The unanimous vote, conducted last Saturday in Sarmond’s garage on Blackbird Parkway, allows residents to consume marijuana for recreational use inside their own homes, in their backyards and anywhere on the street.

Sarmond, a Deputy Chief with the Los Angeles Police Department, doesn’t expect any problems with law enforcement officers. “I approve their overtime,” he laughed, as he lit up a joint and inhaled. “That gives us a kind of immunity.”

Legal analysts disagree as to whether the extremely local ordinance, referred to as “The Blackbird Law,” would hold up in court. But Max Arbigale, a defense attorney who lives on the street, believes the vote is a legitimate amendment to the California penal code, and has offered his legal services free-of-charge to any of his neighbors who get arrested while smoking pot on their own property.

“It was a fair vote, conducted by the people, for the people and of the people — people determined to control their own destinies,” explained Arbigale. “What District Attorney in his right mind would oppose that?”
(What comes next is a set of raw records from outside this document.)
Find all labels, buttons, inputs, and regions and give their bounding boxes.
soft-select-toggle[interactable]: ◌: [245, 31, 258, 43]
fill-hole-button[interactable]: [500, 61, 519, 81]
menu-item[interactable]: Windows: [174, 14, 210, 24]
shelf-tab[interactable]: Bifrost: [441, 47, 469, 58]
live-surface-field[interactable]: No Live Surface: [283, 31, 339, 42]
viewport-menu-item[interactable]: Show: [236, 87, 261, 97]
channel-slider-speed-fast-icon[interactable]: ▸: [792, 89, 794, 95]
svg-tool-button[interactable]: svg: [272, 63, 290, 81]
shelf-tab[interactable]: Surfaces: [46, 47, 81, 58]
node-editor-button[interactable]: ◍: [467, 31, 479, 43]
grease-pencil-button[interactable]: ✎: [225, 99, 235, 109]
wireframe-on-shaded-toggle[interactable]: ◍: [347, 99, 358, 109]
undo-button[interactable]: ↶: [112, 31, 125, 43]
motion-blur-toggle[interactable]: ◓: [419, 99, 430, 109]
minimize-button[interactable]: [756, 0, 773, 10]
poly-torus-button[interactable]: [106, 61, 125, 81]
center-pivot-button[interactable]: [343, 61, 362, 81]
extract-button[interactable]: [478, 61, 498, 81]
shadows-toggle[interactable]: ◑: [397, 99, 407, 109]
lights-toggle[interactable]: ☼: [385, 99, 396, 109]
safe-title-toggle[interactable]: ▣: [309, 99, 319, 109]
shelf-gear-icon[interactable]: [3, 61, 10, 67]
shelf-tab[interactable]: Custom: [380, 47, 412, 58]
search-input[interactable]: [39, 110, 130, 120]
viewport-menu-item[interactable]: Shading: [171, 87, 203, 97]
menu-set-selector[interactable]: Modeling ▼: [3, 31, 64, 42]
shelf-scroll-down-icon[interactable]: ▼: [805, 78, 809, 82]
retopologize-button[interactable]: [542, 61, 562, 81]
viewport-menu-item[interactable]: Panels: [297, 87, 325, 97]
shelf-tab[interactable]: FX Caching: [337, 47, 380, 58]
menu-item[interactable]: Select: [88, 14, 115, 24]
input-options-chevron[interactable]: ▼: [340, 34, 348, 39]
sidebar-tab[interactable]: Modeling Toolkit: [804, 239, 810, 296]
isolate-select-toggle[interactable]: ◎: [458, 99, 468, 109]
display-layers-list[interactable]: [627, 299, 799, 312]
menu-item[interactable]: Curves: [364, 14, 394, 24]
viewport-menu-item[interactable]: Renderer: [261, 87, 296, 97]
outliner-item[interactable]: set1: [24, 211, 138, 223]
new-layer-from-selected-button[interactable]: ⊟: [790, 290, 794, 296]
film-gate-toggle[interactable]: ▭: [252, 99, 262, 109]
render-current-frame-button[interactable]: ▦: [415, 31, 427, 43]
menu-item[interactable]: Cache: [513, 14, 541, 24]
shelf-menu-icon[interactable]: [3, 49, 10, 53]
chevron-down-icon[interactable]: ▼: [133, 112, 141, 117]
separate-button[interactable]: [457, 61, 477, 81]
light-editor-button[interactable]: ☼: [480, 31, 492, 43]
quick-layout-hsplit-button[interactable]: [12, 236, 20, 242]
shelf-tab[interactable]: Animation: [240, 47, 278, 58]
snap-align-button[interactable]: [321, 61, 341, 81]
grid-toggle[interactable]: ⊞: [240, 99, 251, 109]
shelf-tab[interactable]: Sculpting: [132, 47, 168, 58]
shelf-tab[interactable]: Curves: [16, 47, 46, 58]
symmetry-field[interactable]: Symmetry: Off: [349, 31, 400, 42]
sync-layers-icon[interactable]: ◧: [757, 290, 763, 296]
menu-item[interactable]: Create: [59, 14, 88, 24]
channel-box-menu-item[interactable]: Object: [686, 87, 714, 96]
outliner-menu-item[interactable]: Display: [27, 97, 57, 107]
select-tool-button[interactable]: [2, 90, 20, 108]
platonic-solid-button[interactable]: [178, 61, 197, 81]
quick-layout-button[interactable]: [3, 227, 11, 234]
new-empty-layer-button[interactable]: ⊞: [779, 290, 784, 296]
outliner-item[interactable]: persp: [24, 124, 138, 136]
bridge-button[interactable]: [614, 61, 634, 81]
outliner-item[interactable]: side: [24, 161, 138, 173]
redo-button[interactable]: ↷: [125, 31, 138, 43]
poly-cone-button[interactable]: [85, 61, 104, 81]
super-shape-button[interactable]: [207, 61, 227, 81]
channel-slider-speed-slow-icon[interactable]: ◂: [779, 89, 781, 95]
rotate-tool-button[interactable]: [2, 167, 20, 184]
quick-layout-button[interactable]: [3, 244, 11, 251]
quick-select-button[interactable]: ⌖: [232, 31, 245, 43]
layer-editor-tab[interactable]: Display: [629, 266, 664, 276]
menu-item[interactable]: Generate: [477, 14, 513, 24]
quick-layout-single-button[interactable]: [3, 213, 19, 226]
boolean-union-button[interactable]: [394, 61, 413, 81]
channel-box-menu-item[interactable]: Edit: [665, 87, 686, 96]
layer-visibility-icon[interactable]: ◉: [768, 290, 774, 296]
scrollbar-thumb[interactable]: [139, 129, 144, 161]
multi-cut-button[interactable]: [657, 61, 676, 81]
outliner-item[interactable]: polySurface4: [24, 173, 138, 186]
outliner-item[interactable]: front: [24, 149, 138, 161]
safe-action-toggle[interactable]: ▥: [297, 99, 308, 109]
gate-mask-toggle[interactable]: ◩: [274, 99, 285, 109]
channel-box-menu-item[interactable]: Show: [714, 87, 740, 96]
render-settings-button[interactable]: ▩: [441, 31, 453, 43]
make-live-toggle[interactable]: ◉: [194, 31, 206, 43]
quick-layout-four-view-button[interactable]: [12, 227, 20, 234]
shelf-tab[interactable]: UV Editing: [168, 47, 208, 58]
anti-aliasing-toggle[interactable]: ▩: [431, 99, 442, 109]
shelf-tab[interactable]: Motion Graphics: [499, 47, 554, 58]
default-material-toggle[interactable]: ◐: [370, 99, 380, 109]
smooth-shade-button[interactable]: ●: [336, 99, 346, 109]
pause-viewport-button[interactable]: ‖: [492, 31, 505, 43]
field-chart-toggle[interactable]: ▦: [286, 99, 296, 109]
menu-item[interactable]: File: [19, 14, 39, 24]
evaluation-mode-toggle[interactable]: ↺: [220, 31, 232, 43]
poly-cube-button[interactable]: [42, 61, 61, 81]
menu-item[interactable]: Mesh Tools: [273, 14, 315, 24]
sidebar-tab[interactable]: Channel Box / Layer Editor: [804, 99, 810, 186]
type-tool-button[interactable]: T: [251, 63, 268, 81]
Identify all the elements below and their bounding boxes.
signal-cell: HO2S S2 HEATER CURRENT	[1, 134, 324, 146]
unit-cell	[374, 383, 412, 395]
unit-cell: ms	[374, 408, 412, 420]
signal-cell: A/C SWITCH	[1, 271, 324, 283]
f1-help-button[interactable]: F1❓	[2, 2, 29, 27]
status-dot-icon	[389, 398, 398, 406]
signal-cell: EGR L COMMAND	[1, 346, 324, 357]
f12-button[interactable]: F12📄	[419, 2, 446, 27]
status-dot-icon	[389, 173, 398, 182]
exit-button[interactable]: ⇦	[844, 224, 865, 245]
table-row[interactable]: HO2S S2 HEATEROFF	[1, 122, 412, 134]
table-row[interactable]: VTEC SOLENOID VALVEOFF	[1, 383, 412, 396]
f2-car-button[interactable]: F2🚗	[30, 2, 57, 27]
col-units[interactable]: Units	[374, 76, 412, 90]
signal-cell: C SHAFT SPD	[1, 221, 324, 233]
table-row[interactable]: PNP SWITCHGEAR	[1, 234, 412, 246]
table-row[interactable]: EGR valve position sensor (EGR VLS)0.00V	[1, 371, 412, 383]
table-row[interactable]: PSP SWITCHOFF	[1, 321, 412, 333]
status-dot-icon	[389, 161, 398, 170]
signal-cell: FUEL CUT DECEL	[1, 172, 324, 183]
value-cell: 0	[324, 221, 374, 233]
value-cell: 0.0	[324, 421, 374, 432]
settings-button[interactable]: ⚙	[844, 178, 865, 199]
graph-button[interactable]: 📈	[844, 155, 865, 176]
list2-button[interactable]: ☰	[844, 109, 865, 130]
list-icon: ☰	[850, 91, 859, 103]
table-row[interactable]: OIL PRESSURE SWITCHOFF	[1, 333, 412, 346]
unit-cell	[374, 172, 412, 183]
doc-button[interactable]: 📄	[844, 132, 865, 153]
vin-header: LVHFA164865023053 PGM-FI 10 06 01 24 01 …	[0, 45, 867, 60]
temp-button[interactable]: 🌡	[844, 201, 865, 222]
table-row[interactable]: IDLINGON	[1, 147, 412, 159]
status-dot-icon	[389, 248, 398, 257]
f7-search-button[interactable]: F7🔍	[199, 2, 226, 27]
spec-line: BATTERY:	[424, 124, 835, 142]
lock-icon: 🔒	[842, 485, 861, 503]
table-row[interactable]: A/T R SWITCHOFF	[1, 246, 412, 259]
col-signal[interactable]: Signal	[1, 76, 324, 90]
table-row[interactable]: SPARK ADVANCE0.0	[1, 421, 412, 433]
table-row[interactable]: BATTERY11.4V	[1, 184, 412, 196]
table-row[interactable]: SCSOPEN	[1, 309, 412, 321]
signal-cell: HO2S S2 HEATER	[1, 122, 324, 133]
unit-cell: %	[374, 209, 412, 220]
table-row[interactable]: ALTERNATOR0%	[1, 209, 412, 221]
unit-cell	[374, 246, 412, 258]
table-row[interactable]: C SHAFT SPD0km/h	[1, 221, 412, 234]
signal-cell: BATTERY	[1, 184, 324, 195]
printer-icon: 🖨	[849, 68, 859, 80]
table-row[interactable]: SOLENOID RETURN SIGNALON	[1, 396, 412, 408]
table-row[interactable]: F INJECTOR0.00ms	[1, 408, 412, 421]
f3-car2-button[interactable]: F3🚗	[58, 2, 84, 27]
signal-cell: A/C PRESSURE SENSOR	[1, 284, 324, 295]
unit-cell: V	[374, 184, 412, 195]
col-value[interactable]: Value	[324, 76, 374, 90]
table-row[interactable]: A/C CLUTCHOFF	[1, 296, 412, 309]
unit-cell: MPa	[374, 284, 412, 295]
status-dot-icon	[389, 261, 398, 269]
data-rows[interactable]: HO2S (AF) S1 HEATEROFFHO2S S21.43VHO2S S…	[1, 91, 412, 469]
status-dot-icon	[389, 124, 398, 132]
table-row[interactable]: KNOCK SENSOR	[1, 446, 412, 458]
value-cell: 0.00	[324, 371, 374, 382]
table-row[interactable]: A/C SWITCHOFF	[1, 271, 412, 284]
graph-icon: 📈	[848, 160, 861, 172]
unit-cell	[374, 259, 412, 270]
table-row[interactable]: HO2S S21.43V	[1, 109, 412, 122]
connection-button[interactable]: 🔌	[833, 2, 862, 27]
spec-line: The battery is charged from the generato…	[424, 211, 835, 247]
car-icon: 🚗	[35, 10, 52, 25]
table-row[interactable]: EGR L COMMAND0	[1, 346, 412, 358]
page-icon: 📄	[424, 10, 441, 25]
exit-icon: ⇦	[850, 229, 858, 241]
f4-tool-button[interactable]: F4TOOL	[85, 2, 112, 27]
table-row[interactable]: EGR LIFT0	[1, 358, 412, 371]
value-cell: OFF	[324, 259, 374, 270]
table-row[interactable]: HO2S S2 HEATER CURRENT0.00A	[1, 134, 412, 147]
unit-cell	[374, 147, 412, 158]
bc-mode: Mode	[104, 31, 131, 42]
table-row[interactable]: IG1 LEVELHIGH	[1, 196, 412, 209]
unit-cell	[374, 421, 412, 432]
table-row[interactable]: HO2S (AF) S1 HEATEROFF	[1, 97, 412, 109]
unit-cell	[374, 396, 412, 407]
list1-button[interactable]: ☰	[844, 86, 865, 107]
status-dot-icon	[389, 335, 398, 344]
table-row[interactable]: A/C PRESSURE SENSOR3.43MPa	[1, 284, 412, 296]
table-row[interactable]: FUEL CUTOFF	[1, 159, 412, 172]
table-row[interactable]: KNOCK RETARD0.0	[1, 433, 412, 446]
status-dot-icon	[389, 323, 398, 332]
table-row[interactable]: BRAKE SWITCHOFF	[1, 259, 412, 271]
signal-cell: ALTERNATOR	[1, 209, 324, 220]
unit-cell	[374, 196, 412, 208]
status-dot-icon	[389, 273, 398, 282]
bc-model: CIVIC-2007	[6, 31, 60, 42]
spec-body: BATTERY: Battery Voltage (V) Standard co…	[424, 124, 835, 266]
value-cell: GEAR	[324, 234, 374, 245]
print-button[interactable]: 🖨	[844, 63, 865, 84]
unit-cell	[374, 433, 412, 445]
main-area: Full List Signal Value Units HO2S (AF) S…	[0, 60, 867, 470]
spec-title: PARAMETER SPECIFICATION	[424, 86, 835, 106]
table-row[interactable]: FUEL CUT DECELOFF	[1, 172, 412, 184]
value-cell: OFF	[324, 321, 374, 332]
Especially when one of those “determined people” happens to be Anna Munoz, an assistant D.A. for the City of Los Angeles, who evidently joined her neighbors in support of the marijuana rule. Munoz was unavailable for comment, deferring to her attorney, Max Arbigale.

As a result of the Blackbird Law, other suburban neighborhoods throughout the United States are considering conducting similar votes. The movement may soon overtake Washington. Congressman Sal Dennison (D-OH), for example, recently introduced language into a highway bill making it legal for himself to smoke weed.

It’s a “good sign,” according to Arbigale, who took a long drag from a custom-made water pipe he picked up while visiting India last year. “If the representatives we vote for aren’t going to vote for the things we want them voting for, ” he said in a slow, deliberate voice, often slurring his words for emphasis, “then we’re going to vote for those things ourselves.”